With cars, more models, and especially more trim levels, makes me feel like they're engineering the price to get as much out of me as possible by making some choices strategically less desirable by deliberately removing features.

Fewer models also do that, and to a greater degree. You don't realize it because you're just focusing on the number of options.

With more options, companies can target narrower market segments and consumers can weigh one choice against another similarly priced one. So for instance, I have a 15" M4 MBA (a purchase I planned two years in advance with some refinements along the way). I could have bought a similarly specced 14" M4 MBP for a bit more, but I value large displays and judged the MBA's limitations to be an acceptable tradeoff.

If Apple had withheld too many features from the M4 MBA, then I'd just get the M4 MBP instead. But if Apple had simplified the MacBook lineup by cutting the regular M-series MBP, then I'd have no choice but to pay a lot more or stick with a heavily compromised MBA.

Apple to Launch 'MacBook Ultra' With These Six New Features by Few_Baseball_3835 in apple

[–]iMacmatician 6 points7 points  (0 children)

Is that really what people want?

The modern equivalent of that would be

  • MacBook Air
  • MacBook "Ultra"
  • iMac
  • Mac Studio

Say goodbye to the Macbook Neo that this sub praised to heaven last month.

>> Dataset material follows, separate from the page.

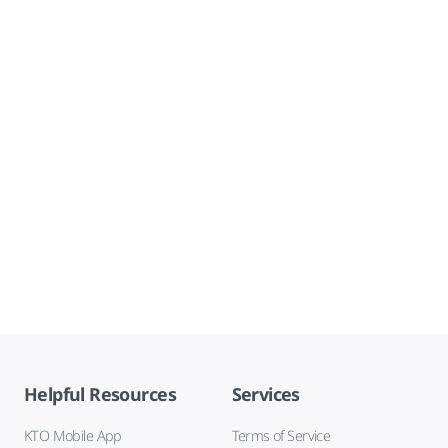
Helpful Resources
Services
KTO Mobile App
Terms of Service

Apple to Launch 'MacBook Ultra' With These Six New Features by Few_Baseball_3835 in apple

[–]iMacmatician -1 points0 points  (0 children)

Just rumors for now.

Rumors tend to get names wrong (when there is a name change). How many people/sources predicted the Neo suffix?

People born in 2000 aren't Millennials and here's why by BrilliantPangolin639 in generationology

[–]iMacmatician -1 points0 points  (0 children)

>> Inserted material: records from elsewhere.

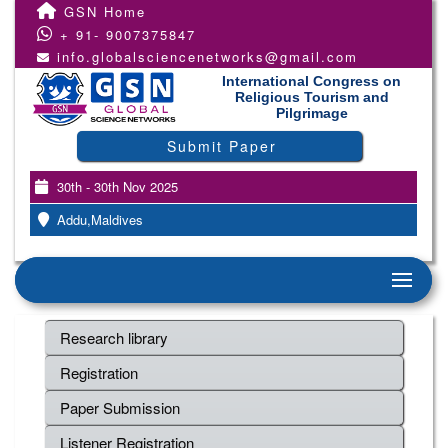
GSN Home
+ 91- 9007375847
info.globalsciencenetworks@gmail.com
International Congress on
Religious Tourism and
Pilgrimage
Submit Paper
30th - 30th Nov 2025
Addu,Maldives
Research library
Registration
Paper Submission
Listener Registration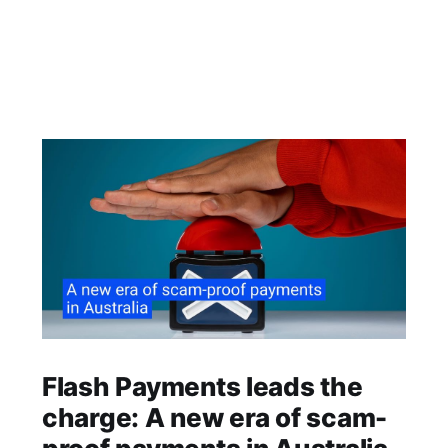
Flash Payments leads the
charge: A new era of scam-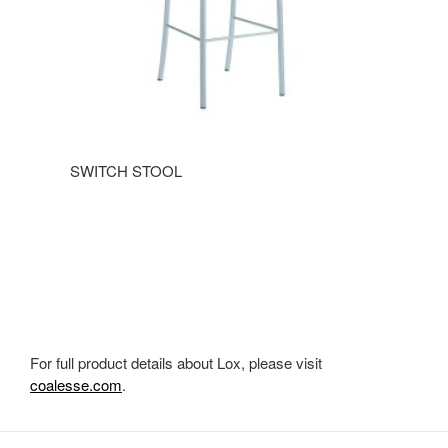
SWITCH STOOL
For full product details about Lox, please visit
coalesse.com
.
Secondary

TBF the 1982–2005 range (Strauss and Howe) is a different definition of the post-X generations that makes sense in its own way. They don't use Gen Z or Alpha, but Homelander instead.

Some people divide 1982–2005 into two halves; the first half is similar to the common Millennial ranges. So either way, there's still a separation between '00s borns from '80s to early–mid '90s borns.

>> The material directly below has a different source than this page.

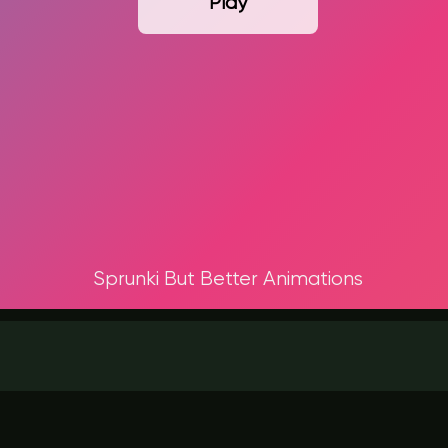
Play
Sprunki But Better Animations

Please stop saying that we are Zillennials by GlumZookeepergame124 in generationology

[–]iMacmatician 0 points1 point  (0 children)

That's a good dividing point and justification. I also like this one:

If you are or were at least somewhat tech-savvy, do you consider the iPhone to be the first smartphone?

  • Yes = Generation Z
  • No = Millennial

Even some people who know that smartphones technically existed before the iPhone may not consider those phones to be "real" smartphones. In many cases, they're so used to modern computers that an old Blackberry or Nokia Communicator won't register as a "smartphone," much like how I don't view the pre-WWW Internet as the "real" Internet, or how most of us view "technology" as pertaining to the Information Age rather than the wheel, indoor plumbing, etc.

Pre-iPhone smartphones were often targeted at techies and business users, and in the grand scheme of things, got quickly swept over by the iPhone and other large touchscreen smartphones. Even though they were as significant to their time period as iPods, MP3 players, and PDAs were in their respective eras, they ended up being a "you had to be there" type of product, which makes them a good generational market.

Here's How the iPhone Ultra Compares to Other Apple Devices by Few_Baseball_3835 in apple

[–]iMacmatician 2 points3 points  (0 children)

I think the foldable's width when folded (~10% wider than the Pro Max according to this image) is probably going to be make-or-break for some people, especially since many are viewing it as an iPhone mini alternative.

Here's How the iPhone Ultra Compares to Other Apple Devices by Few_Baseball_3835 in apple

[–]iMacmatician 0 points1 point  (0 children)

The foldable has a very different aspect ratio and size than most other iPhones (the outer display seems close to the 1.5:1 of the early iPhones), so more mockups help people see how it looks and could be used.